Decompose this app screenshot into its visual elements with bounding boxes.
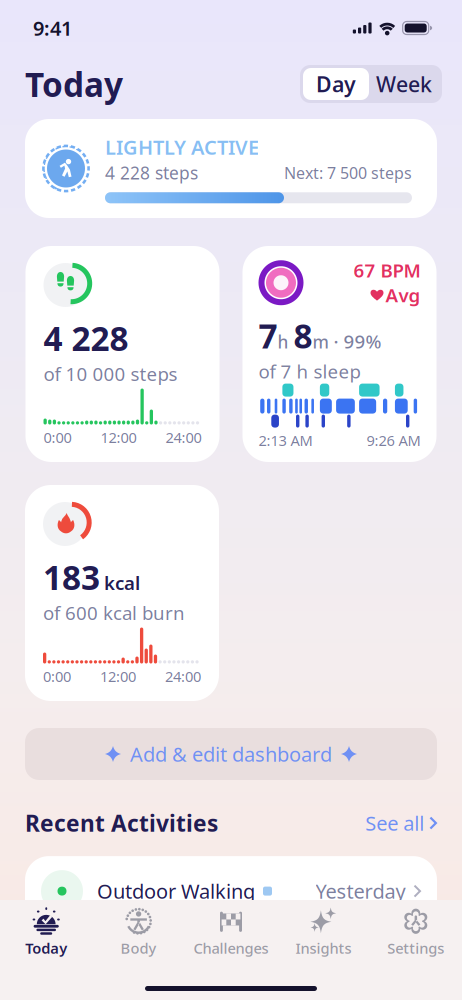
staticText: m xyxy=(312,330,328,353)
staticText: Settings xyxy=(387,938,444,958)
staticText: Week xyxy=(376,70,432,98)
button[interactable]: Challenges xyxy=(185,900,277,964)
staticText: 24:00 xyxy=(166,428,202,447)
button[interactable]: See all xyxy=(365,810,437,836)
staticText: 9:26 AM xyxy=(366,431,420,450)
button[interactable]: Body xyxy=(92,900,185,964)
staticText: 4 228 steps xyxy=(105,161,198,184)
staticText: Today xyxy=(25,938,67,958)
staticText: Day xyxy=(316,70,356,98)
staticText: Yesterday xyxy=(316,878,406,904)
staticText: · 99% xyxy=(328,329,382,354)
staticText: Outdoor Walking xyxy=(97,878,255,904)
button[interactable]: Add & edit dashboard xyxy=(25,728,437,780)
button[interactable]: Week xyxy=(369,68,439,100)
staticText: Today xyxy=(25,62,123,106)
button[interactable]: Settings xyxy=(370,900,462,964)
staticText: LIGHTLY ACTIVE xyxy=(105,134,259,160)
staticText: of 7 h sleep xyxy=(258,359,360,384)
staticText: Challenges xyxy=(194,938,268,958)
staticText: 183 xyxy=(43,555,100,599)
staticText: Avg xyxy=(386,283,420,308)
button[interactable]: Insights xyxy=(277,900,370,964)
staticText: 7 xyxy=(258,314,278,358)
staticText: See all xyxy=(365,810,424,836)
button[interactable]: Outdoor Walking xyxy=(25,856,437,926)
staticText: 24:00 xyxy=(165,666,201,686)
staticText: Add & edit dashboard xyxy=(130,741,332,767)
staticText: 0:00 xyxy=(44,428,72,447)
staticText: 12:00 xyxy=(100,666,136,686)
staticText: kcal xyxy=(104,570,140,595)
staticText: Body xyxy=(121,938,157,958)
staticText: Next: 7 500 steps xyxy=(284,162,412,183)
staticText: 67 BPM xyxy=(354,258,420,283)
staticText: 9:41 xyxy=(33,15,72,41)
staticText: 0:00 xyxy=(43,666,71,686)
staticText: 12:00 xyxy=(100,428,136,447)
staticText: 2:13 AM xyxy=(258,431,312,450)
staticText: 8 xyxy=(294,314,312,358)
staticText: h xyxy=(278,330,294,353)
staticText: of 10 000 steps xyxy=(44,361,178,386)
staticText: 4 228 xyxy=(44,316,128,360)
staticText: Insights xyxy=(295,938,351,958)
button[interactable]: Today xyxy=(0,900,92,964)
button[interactable]: Day xyxy=(303,68,369,100)
staticText: Recent Activities xyxy=(25,808,218,838)
staticText: of 600 kcal burn xyxy=(43,600,185,625)
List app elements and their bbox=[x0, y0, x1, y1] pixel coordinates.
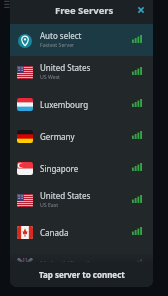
staticText: Tap server to connect bbox=[39, 269, 125, 280]
button[interactable]: Luxembourg bbox=[10, 88, 153, 120]
button[interactable]: Canada bbox=[10, 216, 153, 248]
staticText: Germany bbox=[40, 131, 75, 142]
staticText: US West bbox=[40, 73, 60, 80]
button[interactable]: Tap server to connect bbox=[10, 262, 153, 287]
button[interactable]: United States bbox=[10, 56, 153, 88]
staticText: Free Servers bbox=[55, 4, 114, 17]
staticText: Singapore bbox=[40, 163, 79, 174]
button[interactable]: Auto select bbox=[10, 24, 153, 56]
button[interactable]: United Kingdom bbox=[10, 248, 153, 280]
staticText: Luxembourg bbox=[40, 99, 89, 110]
button[interactable]: Singapore bbox=[10, 152, 153, 184]
staticText: Auto select bbox=[40, 30, 82, 41]
button[interactable]: Germany bbox=[10, 120, 153, 152]
staticText: United States bbox=[40, 62, 91, 73]
staticText: US East bbox=[40, 201, 59, 208]
button[interactable]: Close bbox=[134, 3, 148, 17]
button[interactable]: United States bbox=[10, 184, 153, 216]
staticText: Canada bbox=[40, 227, 69, 238]
staticText: United States bbox=[40, 190, 91, 201]
staticText: United Kingdom bbox=[40, 259, 102, 270]
staticText: Fastest Server bbox=[40, 41, 75, 48]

**What the exercise asks**
For the listing above, state how many lines include the word "Auto", and give only the number.

**Solution for this problem**
2